As I walk into the ticket office for the train station, I count my remaining Serbian Dinar and hope that I have enough to purchase my one way ticket to Budapest, Hungary. This proved to be an odd encounter. I asked the lady for a one way ticket to to Budapest, Hungary. The lady at the counter nodded her head and handed me a ticket. (See the pic) It clearly states the ticket is for Vrbas. I ask for a another confirmation that this is for BU-DA-PEST and she just nods and closes the ticket window. I reluctantly make my way to platform.

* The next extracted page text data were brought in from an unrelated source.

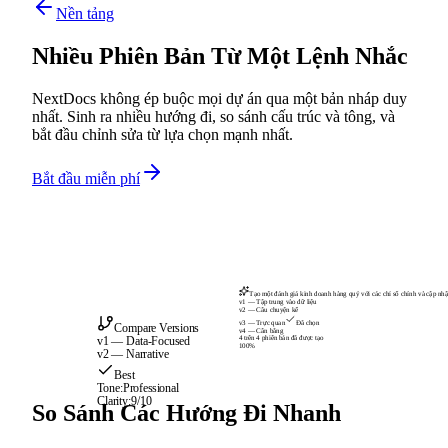
Nền tảng
Nhiều Phiên Bản Từ Một Lệnh Nhắc
NextDocs không ép buộc mọi dự án qua một bản nháp duy
nhất. Sinh ra nhiều hướng đi, so sánh cấu trúc và tông, và
bắt đầu chỉnh sửa từ lựa chọn mạnh nhất.
Bắt đầu miễn phí
Tạo một đánh giá kinh doanh hàng quý với các chỉ số chính và cập nhật
v1 — Tập trung vào dữ liệu
v2 — Câu chuyện kể
v3 — Trực quan
Đã chọn
Compare Versions
v4 — Cân bằng
4 trên 4 phiên bản đã được tạo
v1 — Data-Focused
100%
v2 — Narrative
Best
Tone:
Professional
Clarity:
9/10
So Sánh Các Hướng Đi Nhanh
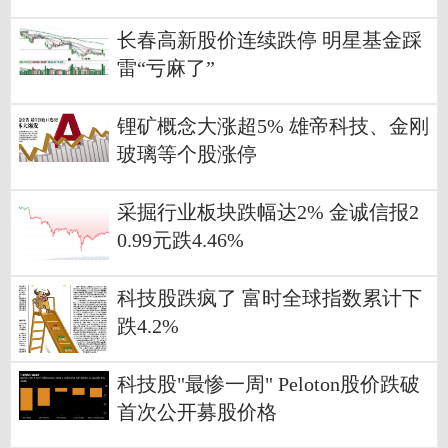
长春高新股价连续跌停 明星基金踩
雷“亏麻了”
锂矿概念大涨超5% 雄帝科技、金刚
玻璃等个股涨停
采掘行业板块跌幅达2% 金诚信报2
0.99元跌4.46%
科技股跌疯了 富时全球指数累计下
跌4.2%
科技股"最惨一周" Peloton股价跌破
首次公开募股价格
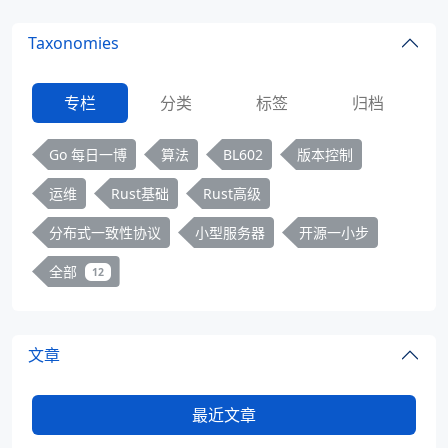
Taxonomies
专栏
分类
标签
归档
Go 每日一博
算法
BL602
版本控制
运维
Rust基础
Rust高级
分布式一致性协议
小型服务器
开源一小步
全部
12
文章
最近文章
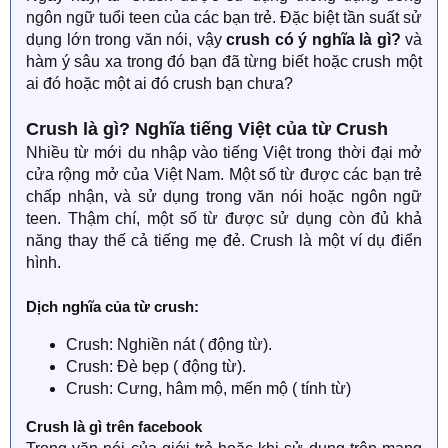
ngôn ngữ tuổi teen của các bạn trẻ. Đặc biệt tần suất sử
dụng lớn trong văn nói, vậy
crush có ý nghĩa là gì?
và
hàm ý sâu xa trong đó bạn đã từng biết hoặc crush một
ai đó hoặc một ai đó crush bạn chưa?
Crush là gì? Nghĩa tiếng Việt của từ Crush
Nhiều từ mới du nhập vào tiếng Việt trong thời đại mở
cửa rộng mở của Việt Nam. Một số từ được các bạn trẻ
chấp nhận, và sử dụng trong văn nói hoặc ngôn ngữ
teen. Thậm chí, một số từ được sử dụng còn đủ khả
năng thay thế cả tiếng mẹ đẻ. Crush là một ví dụ điển
hình.
Dịch nghĩa của từ crush:
Crush: Nghiền nát ( động từ).
Crush: Đè bẹp ( động từ).
Crush: Cưng, hâm mộ, mến mộ ( tính từ)
Crush là gì trên facebook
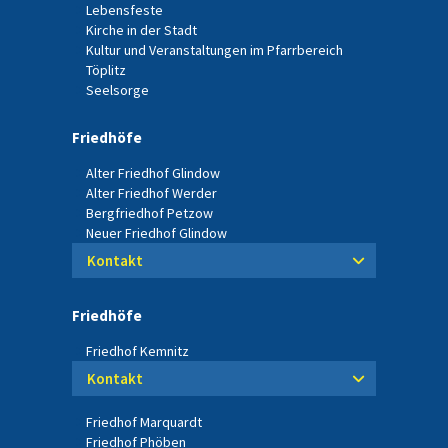
Lebensfeste
Kirche in der Stadt
Kultur und Veranstaltungen im Pfarrbereich
Töplitz
Seelsorge
Friedhöfe
Alter Friedhof Glindow
Alter Friedhof Werder
Bergfriedhof Petzow
Neuer Friedhof Glindow
Kontakt
Friedhöfe
Friedhof Kemnitz
Kontakt
Friedhof Marquardt
Friedhof Phöben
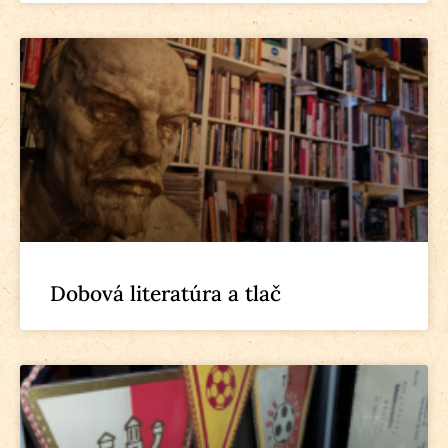
Dobová literatúra a tlač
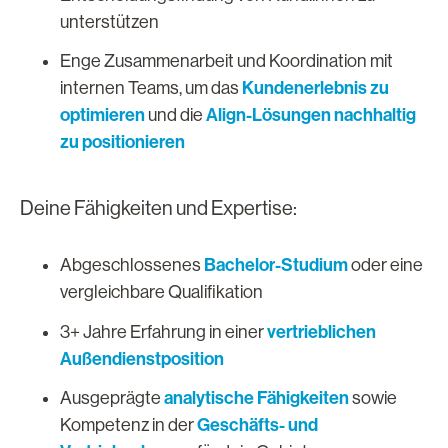
unterstützen
Enge Zusammenarbeit und Koordination mit
Kundenerlebnis zu
internen Teams, um das
optimieren
Align-Lösungen nachhaltig
und die
zu positionieren
Deine Fähigkeiten und Expertise:
Bachelor-Studium
Abgeschlossenes
oder eine
vergleichbare Qualifikation
vertrieblichen
3+ Jahre Erfahrung in einer
Außendienstposition
analytische Fähigkeiten
Ausgeprägte
sowie
Geschäfts- und
Kompetenz in der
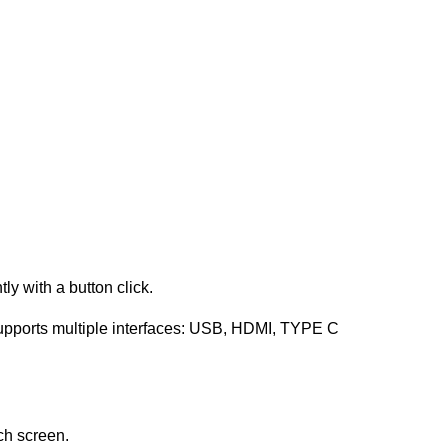
y with a button click.
upports multiple interfaces: USB, HDMI, TYPE C
uch screen.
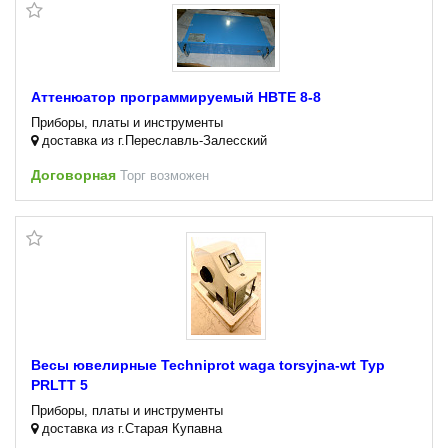
Аттенюатор программируемый HBTE 8-8
Приборы, платы и инструменты
доставка из г.Переславль-Залесский
Договорная
Торг возможен
Весы ювелирные Techniprot waga torsyjna-wt Typ
PRLTT 5
Приборы, платы и инструменты
доставка из г.Старая Купавна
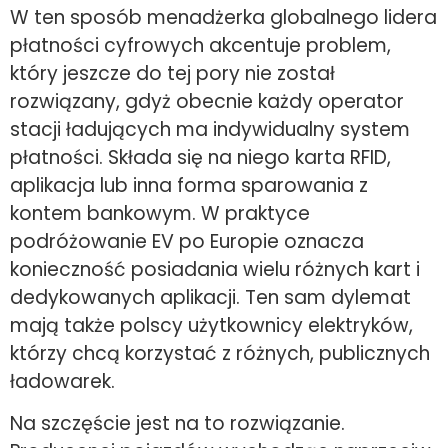
W ten sposób menadżerka globalnego lidera
płatności cyfrowych akcentuje problem,
który jeszcze do tej pory nie został
rozwiązany, gdyż obecnie każdy operator
stacji ładujących ma indywidualny system
płatności. Składa się na niego karta RFID,
aplikacja lub inna forma sparowania z
kontem bankowym. W praktyce
podróżowanie EV po Europie oznacza
konieczność posiadania wielu różnych kart i
dedykowanych aplikacji. Ten sam dylemat
mają także polscy użytkownicy elektryków,
którzy chcą korzystać z różnych, publicznych
ładowarek.
Na szczęście jest na to rozwiązanie.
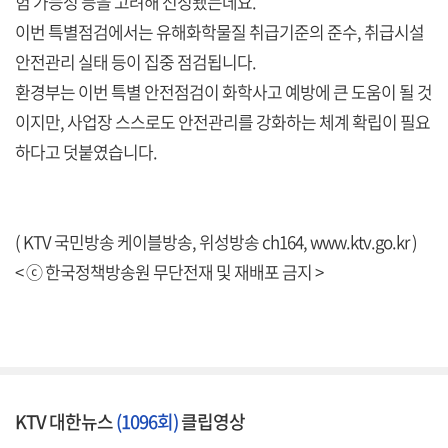
험 가능성 등을 고려해 선정됐는데요.
이번 특별점검에서는 유해화학물질 취급기준의 준수, 취급시설
안전관리 실태 등이 집중 점검됩니다.
환경부는 이번 특별 안전점검이 화학사고 예방에 큰 도움이 될 것
이지만, 사업장 스스로도 안전관리를 강화하는 체계 확립이 필요
하다고 덧붙였습니다.
( KTV 국민방송 케이블방송, 위성방송 ch164,
www.ktv.go.kr
)
< ⓒ 한국정책방송원 무단전재 및 재배포 금지 >
KTV 대한뉴스
(1096회)
클립영상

The conductor starts checking tickets about 10 minutes after the train set off. He is confused by my ticket. I try explain my situation, only to realize he was not understanding any of it. So a random person helped to translate from English to Serbian. Vrbas, as my ticket indicated, was not going to get me to Budapest. Go figure. I then ask to purchase the correct ticket. He explains that I have to buy a ticket from him to border of Serbia and then purchase another ticket from the Hungarian conductor to finish the trip to Budapest. The Serbian conductor said it would be no issue and all was good.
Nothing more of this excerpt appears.